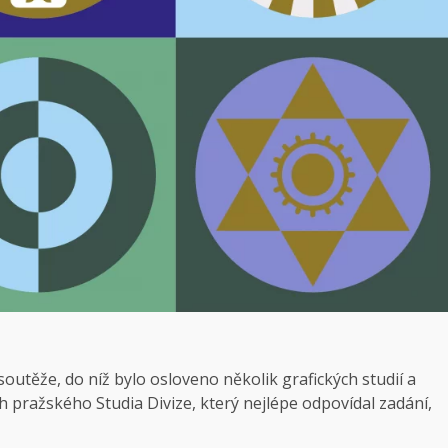
soutěže, do níž bylo osloveno několik grafických studií a
pražského Studia Divize, který nejlépe odpovídal zadání,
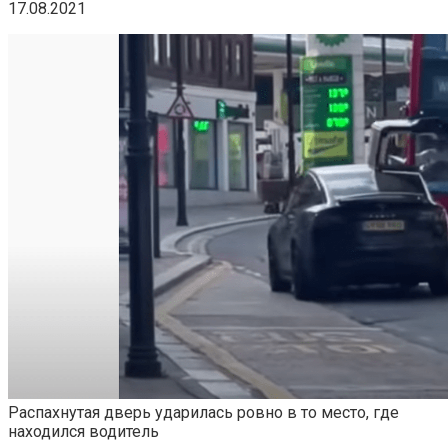
17.08.2021
Распахнутая дверь ударилась ровно в то место, где
находился водитель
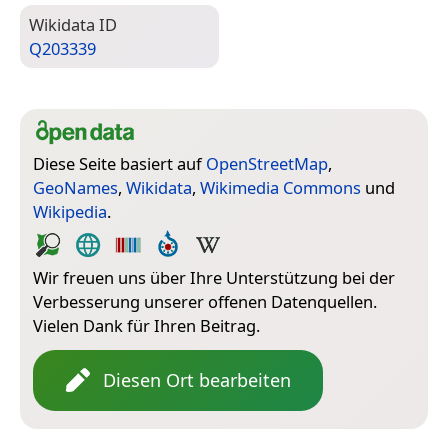
Wiki­data ID
Q203339
Diese Seite basiert auf
OpenStreetMap
,
GeoNames
,
Wikidata
,
Wikimedia Commons
und
Wikipedia
.
Wir freuen uns über Ihre Unterstützung bei der
Verbesserung unserer offenen Datenquellen.
Vielen Dank für Ihren Beitrag.
Diesen Ort bearbeiten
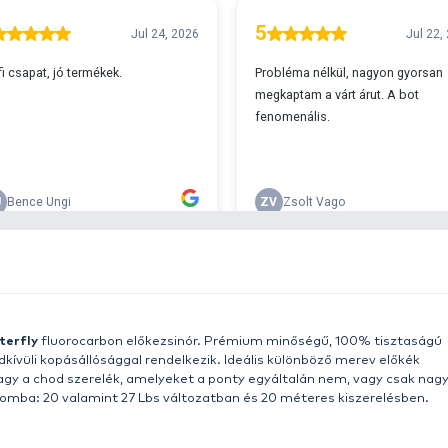
A
s 29990 feletti végösszeg esetén.
c
v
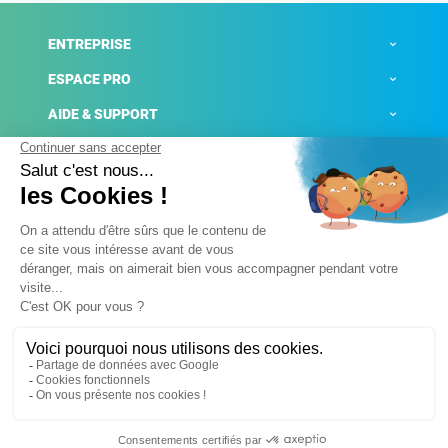
ENTREPRISE
ESPACE PRO
AIDE & SUPPORT
ACTUALITÉS
Mentions légales
Politique de confidentialité
Gestion des cookies
Conditions générales de ventes
Plateforme de signalement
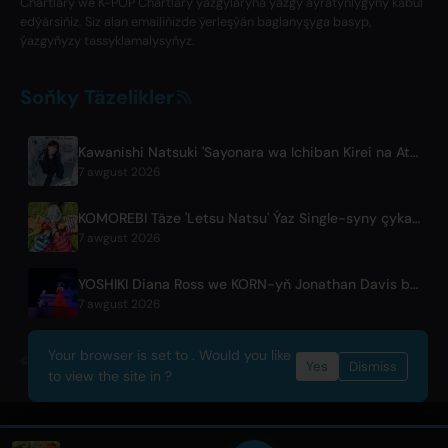
Chartlary we K-POP Chartlary ýazgylaryna ýazgy aýratynlygyny kabul
edýärsiňiz. Siz alan emailiňizde ýerleşýän baglanyşyga basyp,
ýazgyňyzy tassyklamalysyňyz.
Soňky Täzelikler
Kawanishi Natsuki 'Sayonara wa Ichiban Kirei na Atashi de' atly digital aýdym çykardy
7 awgust 2026
KOMOREBI Täze 'Letsu Natsu' Ýaz Single-syny çykardy
7 awgust 2026
YOSHIKI Diana Ross we KORN-yň Jonathan Davis bilen sahnadaky wideolaryny çykardy
7 awgust 2026
Your browser is set to . Would you like
© 2026 OnlyHit. All rights reserved. - Metadata provided by
ACRCloud
Yes
Dismiss
to view the site in ?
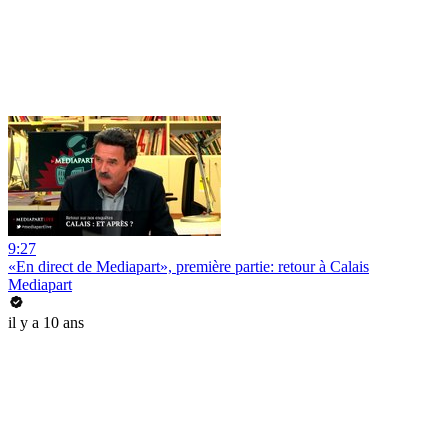
9:27
«En direct de Mediapart», première partie: retour à Calais
Mediapart
il y a 10 ans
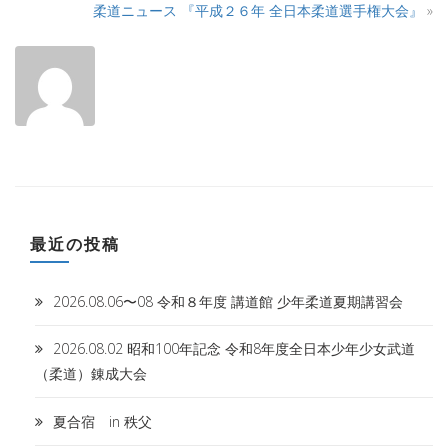
T
柔道ニュース 『平成２６年 全日本柔道選手権大会』
»
A
最近の投稿
2026.08.06〜08 令和８年度 講道館 少年柔道夏期講習会
2026.08.02 昭和100年記念 令和8年度全日本少年少女武道
（柔道）錬成大会
夏合宿 in 秩父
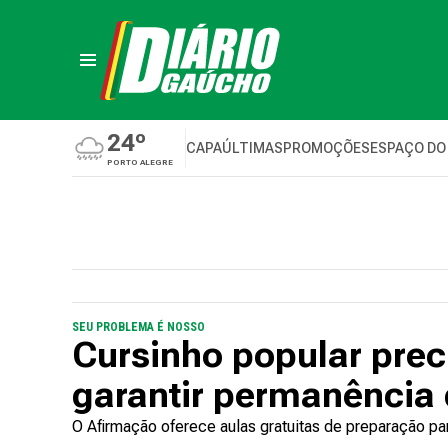
24º
CAPA
ÚLTIMAS
PROMOÇÕES
ESPAÇO DO
PORTO ALEGRE
SEU PROBLEMA É NOSSO
Cursinho popular prec
garantir permanência
O Afirmação oferece aulas gratuitas de preparação par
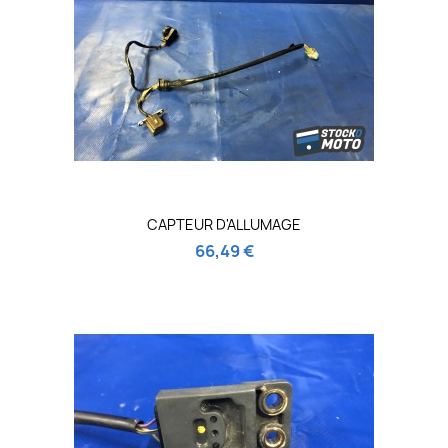
CAPTEUR D'ALLUMAGE
66,49 €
──────────────────────────────
### Goal of the exercise
When printing the entries, leave out the images and keep everything else exact.

### Answer space
soutěže, do níž bylo osloveno několik grafických studií a
pražského Studia Divize, který nejlépe odpovídal zadání,
17.08.2021
Распахнутая дверь ударилась ровно в то место, где
находился водитель
Wiki­data ID
Q203339
Diese Seite basiert auf
OpenStreetMap
,
GeoNames
,
Wikidata
,
Wikimedia Commons
und
Wikipedia
.
Wir freuen uns über Ihre Unterstützung bei der
Verbesserung unserer offenen Datenquellen.
Vielen Dank für Ihren Beitrag.
Diesen Ort bearbeiten
A
s 29990 feletti végösszeg esetén.
c
v
ENTREPRISE
ESPACE PRO
AIDE & SUPPORT
ACTUALITÉS
Mentions légales
Politique de confidentialité
Gestion des cookies
Conditions générales de ventes
Plateforme de signalement
Chartlary we K-POP Chartlary ýazgylaryna ýazgy aýratynlygyny kabul
edýärsiňiz. Siz alan emailiňizde ýerleşýän baglanyşyga basyp,
ýazgyňyzy tassyklamalysyňyz.
Soňky Täzelikler
Kawanishi Natsuki 'Sayonara wa Ichiban Kirei na Atashi de' atly digital aýdym çykardy
7 awgust 2026
KOMOREBI Täze 'Letsu Natsu' Ýaz Single-syny çykardy
7 awgust 2026
YOSHIKI Diana Ross we KORN-yň Jonathan Davis bilen sahnadaky wideolaryny çykardy
7 awgust 2026
Your browser is set to . Would you like
© 2026 OnlyHit. All rights reserved. - Metadata provided by
ACRCloud
Yes
Dismiss
to view the site in ?
9:27
«En direct de Mediapart», première partie: retour à Calais
Mediapart
il y a 10 ans
T
柔道ニュース 『平成２６年 全日本柔道選手権大会』
»
A
最近の投稿
2026.08.06〜08 令和８年度 講道館 少年柔道夏期講習会
2026.08.02 昭和100年記念 令和8年度全日本少年少女武道
（柔道）錬成大会
夏合宿 in 秩父
24º
CAPA
ÚLTIMAS
PROMOÇÕES
ESPAÇO DO
PORTO ALEGRE
SEU PROBLEMA É NOSSO
Cursinho popular prec
garantir permanência
O Afirmação oferece aulas gratuitas de preparação par
CAPTEUR D'ALLUMAGE
66,49 €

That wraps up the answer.